Your objective - In the listing below, find each line containing "button" and report it.

Data for processing -
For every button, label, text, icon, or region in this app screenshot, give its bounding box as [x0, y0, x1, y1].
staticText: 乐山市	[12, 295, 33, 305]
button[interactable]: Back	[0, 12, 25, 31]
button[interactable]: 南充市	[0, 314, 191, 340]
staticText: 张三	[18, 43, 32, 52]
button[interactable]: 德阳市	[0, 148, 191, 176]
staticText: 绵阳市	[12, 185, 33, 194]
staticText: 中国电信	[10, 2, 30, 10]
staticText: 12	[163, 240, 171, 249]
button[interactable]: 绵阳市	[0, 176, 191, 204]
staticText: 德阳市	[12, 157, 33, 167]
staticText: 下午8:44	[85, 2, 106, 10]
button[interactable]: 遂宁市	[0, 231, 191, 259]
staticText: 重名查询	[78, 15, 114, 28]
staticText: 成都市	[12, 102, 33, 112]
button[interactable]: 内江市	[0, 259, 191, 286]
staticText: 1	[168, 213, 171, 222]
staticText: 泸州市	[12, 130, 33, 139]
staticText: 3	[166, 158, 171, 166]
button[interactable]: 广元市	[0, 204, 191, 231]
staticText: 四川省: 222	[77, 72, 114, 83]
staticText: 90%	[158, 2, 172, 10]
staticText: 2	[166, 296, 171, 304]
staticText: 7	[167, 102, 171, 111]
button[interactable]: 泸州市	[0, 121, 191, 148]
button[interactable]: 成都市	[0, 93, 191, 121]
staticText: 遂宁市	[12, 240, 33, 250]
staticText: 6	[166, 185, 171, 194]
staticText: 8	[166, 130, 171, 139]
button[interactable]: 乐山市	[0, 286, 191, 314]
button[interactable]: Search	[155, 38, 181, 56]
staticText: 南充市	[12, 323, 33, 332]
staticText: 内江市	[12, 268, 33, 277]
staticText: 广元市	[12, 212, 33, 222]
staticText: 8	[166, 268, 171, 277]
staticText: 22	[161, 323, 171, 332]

Expected answer -
For every button, label, text, icon, or region in this app screenshot, give its bounding box as [x0, y0, x1, y1].
button[interactable]: Back	[0, 12, 25, 31]
button[interactable]: 南充市	[0, 314, 191, 340]
button[interactable]: 德阳市	[0, 148, 191, 176]
button[interactable]: 绵阳市	[0, 176, 191, 204]
button[interactable]: 遂宁市	[0, 231, 191, 259]
button[interactable]: 内江市	[0, 259, 191, 286]
button[interactable]: 广元市	[0, 204, 191, 231]
button[interactable]: 泸州市	[0, 121, 191, 148]
button[interactable]: 成都市	[0, 93, 191, 121]
button[interactable]: 乐山市	[0, 286, 191, 314]
button[interactable]: Search	[155, 38, 181, 56]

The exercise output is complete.